En effet, chaque fois que la personne concernée est admise à bénéficier de la protection du pays dont elle a la nationalité, et qu’elle n’a aucune raison, fondée sur une crainte justifiée, de refuser cette protection, l’intéressé n’a pas besoin de la protection internationale2. En toute hypothèse, il faut que l’intéressé ait tenté d’obtenir la protection des autorités de son pays pour autant qu’une telle tentative paraisse raisonnable en raison du contexte. Cette position extensive se justifie au regard de l’aspect protectionnel du droit international des réfugiés qui consiste à substituer une protection internationale là où celle de l’Etat fait défaut3.

L’essentiel est, en effet, d’examiner si la personne peut être protégée compte tenu de son profil dans le contexte qu’elle décrit.
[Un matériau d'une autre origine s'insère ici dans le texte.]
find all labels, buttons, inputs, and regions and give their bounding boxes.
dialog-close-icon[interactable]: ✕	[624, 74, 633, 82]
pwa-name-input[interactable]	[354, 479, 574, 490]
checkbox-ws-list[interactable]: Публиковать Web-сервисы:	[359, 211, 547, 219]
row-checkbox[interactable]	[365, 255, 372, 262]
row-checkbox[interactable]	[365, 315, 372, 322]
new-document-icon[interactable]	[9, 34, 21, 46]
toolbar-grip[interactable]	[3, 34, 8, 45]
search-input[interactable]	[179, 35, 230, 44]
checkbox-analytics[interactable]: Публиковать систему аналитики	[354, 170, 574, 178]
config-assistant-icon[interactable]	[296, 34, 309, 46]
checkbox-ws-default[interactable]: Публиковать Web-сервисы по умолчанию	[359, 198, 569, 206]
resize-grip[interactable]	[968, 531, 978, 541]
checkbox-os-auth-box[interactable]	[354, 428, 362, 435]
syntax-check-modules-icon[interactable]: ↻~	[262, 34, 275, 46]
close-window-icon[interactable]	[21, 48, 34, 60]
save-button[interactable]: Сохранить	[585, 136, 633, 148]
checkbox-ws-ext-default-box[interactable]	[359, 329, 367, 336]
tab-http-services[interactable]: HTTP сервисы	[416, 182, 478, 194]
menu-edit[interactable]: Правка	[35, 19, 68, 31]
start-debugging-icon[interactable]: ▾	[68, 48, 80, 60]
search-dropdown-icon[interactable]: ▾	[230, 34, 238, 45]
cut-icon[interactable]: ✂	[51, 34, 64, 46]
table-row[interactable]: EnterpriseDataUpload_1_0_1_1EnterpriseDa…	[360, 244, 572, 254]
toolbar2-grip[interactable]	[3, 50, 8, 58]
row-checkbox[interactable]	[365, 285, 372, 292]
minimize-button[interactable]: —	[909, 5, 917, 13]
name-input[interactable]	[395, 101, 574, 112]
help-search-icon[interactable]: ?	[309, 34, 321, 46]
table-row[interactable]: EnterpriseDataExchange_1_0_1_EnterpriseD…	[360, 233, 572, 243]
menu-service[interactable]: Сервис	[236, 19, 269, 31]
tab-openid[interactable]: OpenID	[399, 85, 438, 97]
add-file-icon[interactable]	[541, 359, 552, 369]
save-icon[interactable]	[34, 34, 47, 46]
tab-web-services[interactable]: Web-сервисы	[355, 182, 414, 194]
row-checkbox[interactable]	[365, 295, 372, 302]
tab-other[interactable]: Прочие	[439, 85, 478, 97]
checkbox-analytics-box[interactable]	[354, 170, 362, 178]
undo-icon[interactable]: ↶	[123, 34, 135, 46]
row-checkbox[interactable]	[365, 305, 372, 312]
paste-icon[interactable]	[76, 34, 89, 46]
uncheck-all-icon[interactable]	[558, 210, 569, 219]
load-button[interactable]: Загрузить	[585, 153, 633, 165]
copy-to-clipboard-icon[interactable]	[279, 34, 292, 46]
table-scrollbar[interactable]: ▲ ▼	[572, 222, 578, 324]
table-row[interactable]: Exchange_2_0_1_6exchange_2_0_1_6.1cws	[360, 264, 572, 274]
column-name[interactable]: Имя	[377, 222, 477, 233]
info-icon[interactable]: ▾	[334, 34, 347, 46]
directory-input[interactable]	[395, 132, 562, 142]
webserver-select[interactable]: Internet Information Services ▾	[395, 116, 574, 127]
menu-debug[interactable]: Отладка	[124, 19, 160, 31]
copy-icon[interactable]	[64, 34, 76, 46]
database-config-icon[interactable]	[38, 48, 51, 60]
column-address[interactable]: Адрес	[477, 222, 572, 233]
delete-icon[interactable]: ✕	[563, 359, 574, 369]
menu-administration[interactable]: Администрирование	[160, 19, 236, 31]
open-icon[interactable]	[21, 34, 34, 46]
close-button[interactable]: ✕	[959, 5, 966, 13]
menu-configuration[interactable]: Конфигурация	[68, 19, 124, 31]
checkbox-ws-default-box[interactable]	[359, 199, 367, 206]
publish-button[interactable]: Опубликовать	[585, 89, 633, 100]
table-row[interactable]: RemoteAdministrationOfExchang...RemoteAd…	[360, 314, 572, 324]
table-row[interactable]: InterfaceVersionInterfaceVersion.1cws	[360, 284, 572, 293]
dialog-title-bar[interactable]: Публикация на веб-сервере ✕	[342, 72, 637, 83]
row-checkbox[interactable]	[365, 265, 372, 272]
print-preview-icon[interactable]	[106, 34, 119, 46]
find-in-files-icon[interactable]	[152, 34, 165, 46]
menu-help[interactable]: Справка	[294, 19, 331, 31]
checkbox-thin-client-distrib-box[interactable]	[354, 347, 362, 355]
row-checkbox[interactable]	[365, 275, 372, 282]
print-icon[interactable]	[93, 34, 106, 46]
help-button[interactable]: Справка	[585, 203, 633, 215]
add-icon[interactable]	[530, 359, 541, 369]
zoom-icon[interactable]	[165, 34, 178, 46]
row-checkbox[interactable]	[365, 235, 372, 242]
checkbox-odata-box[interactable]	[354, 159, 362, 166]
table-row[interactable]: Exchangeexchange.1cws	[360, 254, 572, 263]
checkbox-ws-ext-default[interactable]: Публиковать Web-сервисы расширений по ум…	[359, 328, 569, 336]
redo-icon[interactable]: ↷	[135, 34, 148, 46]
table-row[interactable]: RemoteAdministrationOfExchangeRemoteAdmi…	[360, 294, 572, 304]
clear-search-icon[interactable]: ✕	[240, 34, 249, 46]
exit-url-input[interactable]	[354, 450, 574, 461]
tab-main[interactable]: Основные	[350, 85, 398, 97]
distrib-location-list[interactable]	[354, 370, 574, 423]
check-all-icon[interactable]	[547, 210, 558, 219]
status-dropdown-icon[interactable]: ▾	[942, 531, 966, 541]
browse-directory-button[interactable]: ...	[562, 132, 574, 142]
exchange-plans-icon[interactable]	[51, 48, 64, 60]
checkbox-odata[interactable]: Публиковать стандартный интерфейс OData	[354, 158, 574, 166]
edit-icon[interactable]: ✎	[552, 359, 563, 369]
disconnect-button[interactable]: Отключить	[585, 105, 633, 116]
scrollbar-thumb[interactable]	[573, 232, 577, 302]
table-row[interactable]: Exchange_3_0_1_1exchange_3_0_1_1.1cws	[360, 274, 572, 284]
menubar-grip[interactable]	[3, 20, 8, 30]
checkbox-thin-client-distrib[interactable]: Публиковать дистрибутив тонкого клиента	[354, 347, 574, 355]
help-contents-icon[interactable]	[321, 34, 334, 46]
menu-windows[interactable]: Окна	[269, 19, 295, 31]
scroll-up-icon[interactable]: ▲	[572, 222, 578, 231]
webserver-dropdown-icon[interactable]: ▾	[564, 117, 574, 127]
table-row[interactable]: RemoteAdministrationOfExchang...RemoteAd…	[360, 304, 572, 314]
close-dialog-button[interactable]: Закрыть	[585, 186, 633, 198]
C’est l’absence de protection qui est décisive, quelle que soit la source de l’atteinte grave infligée.

1 Pages 5 et 6/18 du rapport d’entretien.

2 Pages 6 et 12/18 du rapport d’entretien.

3 Jean-Yves Carlier, Qu’est-ce qu’un réfugié ?, Bruylant, 1998, p. 754.

7 Il y a encore lieu de souligner que si une protection n’est considérée comme suffisante que si les autorités ont mis en place une structure policière et judiciaire capable et disposée à déceler, à poursuivre et à sanctionner les actes constituant une persécution ou une atteinte grave et lorsque le demandeur a accès à cette protection, la disponibilité d’une protection nationale exigeant par conséquent un examen de l’effectivité, de l’accessibilité et de l’adéquation d’une protection disponible dans le pays d’origine même si une plainte a pu être enregistrée, - ce qui inclut notamment la volonté et la capacité de la police, des tribunaux et des autres autorités du pays d’origine, à identifier, à poursuivre et à punir ceux qui sont à l’origine des persécutions ou des atteintes graves - cette exigence n’impose toutefois pour autant pas un taux de résolution et de sanction des infractions de l’ordre de 100 %, taux qui n’est pas non plus atteint dans les pays dotés de structures policière et judiciaire les plus efficaces, ni qu’elle n’impose nécessairement l’existence de structures et de moyens policiers et judiciaires identiques à ceux des pays occidentaux.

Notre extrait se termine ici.